Townsend mentioned in passing that "Trickledown" (the neo-liberal idea that we need economic growth to solve poverty or environmental problems) is now completely discredited in economics.
Several speakers made the link between BI and human rights, in the sense that security and freedom from poverty and hunger is a basic human right. This connection between BI and HR became a recurring theme of the congress.
It occurred to me during the discussion that BI as a human right needs to be set into its ecological context. BI symbolises the right for a human to live on the planet. However, if the planet cannot physically support the human population, the human right to live becomes null and void. The human right therefore needs to be balanced with human responsibilities to minimise our ecological footprint, and terminate total human population growth. More on this later.

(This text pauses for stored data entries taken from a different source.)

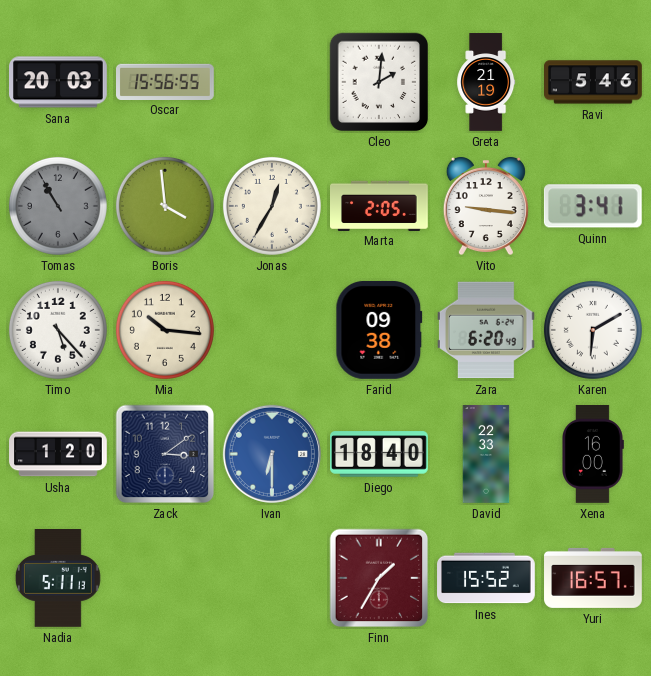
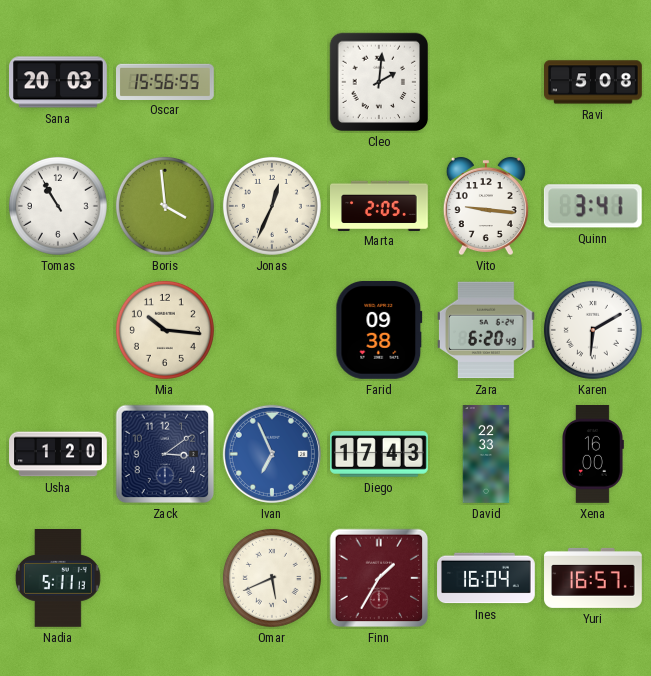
Greta: 21:19 -> none
Ravi: 5:46 -> 5:08
Tomas dial: grey -> white
Jonas: 12:35 -> 12:34
Timo: 5:23 -> none
Ivan: 6:30 -> 6:56
Diego: 18:40 -> 17:43
Omar: none -> 5:41
Ines: 15:52 -> 16:04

Pablo Yanes argues that BI is an important way of achieving better income equity.
Manuel Franzmann addressed the central objection to BI, namely that people would cease to work. He allowed that some might choose not to work, but that this small group of professional surfers and pot-heads would be offset by the majority desire for a meaningful life would motivate people to take on work.
There is also the matter of Basic Income being just that - basic - so the financial motivation will be there to take on work in order to have a more comfortable life. Add to this the fact that it will be easier to take up work, since the old unemployment trap caused by the loss of benefits at the point where the claimant takes on work, will no longer exist.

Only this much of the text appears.